Lissanthe strigosa, commonly known as peach heath, is a species of flowering plant in the family Ericaceae, and is endemic to south-eastern Australia. It is a shrub with linear to lance-shaped leaves and white to pink, cylindrical flowers.

==Description==
Lissanthe strigosa is a much-branched shrub 10–100 cm high, and often forms suckers, its branchlets covered with tiny bristles. The leaves are linear to lance-shaped, 6.5–13.9 mm long and 0.7–2.0 mm wide on a petiole 0.8–1.3 mm long with three longitudinal ribs on the lower surface. The flowers are borne in racemes of 5 to 9 with bracteoles 0.8–1.0 mm long at the base. The sepals are 1.1–1.2 mm long and the petal are white or pink and joined at the base, forming a more or less glabrous tube 3.5–4 mm long with lobes about 1.5–2.4 mm long. The style is 2.6–3.1 mm long and covered with soft hairs near its base. Flowering occurs from August to November and the fruit is a flattened spherical, capsule 2.5–2.9 mm long, white and fleshy.

==Taxonomy==
This species was first formally described in 1793 by James Edward Smith who gave it the name Styphelia strigosa in a A Specimen of the Botany of New Holland. In 1810, Robert Brown transferred the species to Lissanthe as L. strigosa in his Prodromus Florae Novae Hollandiae. The specific epithet means strigose.

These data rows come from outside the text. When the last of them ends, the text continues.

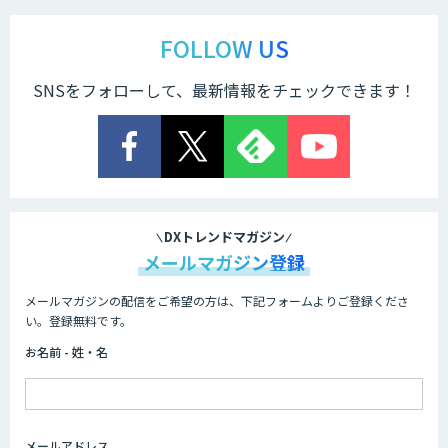
FOLLOW US
SNSをフォローして、最新情報をチェックできます！
DXトレンドマガジン
メールマガジン登録
メールマガジンの配信をご希望の方は、下記フォームよりご登録くださ
い。登録無料です。
お名前 - 姓・名
メールアドレス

In 1994, Jocelyn Powell described two subspecies of L. strigosa in the journal Telopea, and the names are accepted by the Australian Plant Census:
- Lissanthe strigosa (Sm.) R.Br. subsp. strigosa has leaves 3.4–5.8 mm long and 0.5–0.8 mm wide.
- Lissanthe strigosa subsp. subulata (R.Br.) J.M.Powell has leaves 6.1–16.5 mm long and 0.7–2.2 mm wide.

==Distribution and habitat==
Peach heath is widely distributed in Queensland, Victoria, Tasmania and South Australia, where it grows in forest, scrub and heath on sandy soils. Subspecies strigosa is restricted to the Central Coast of New South Wales, where it grows in poorly-drained clay soils. Subspecies subulata is found in eastern New South Wales and as far east as the Pilliga forest and in Queensland, Victoria, Tasmania and South Australia.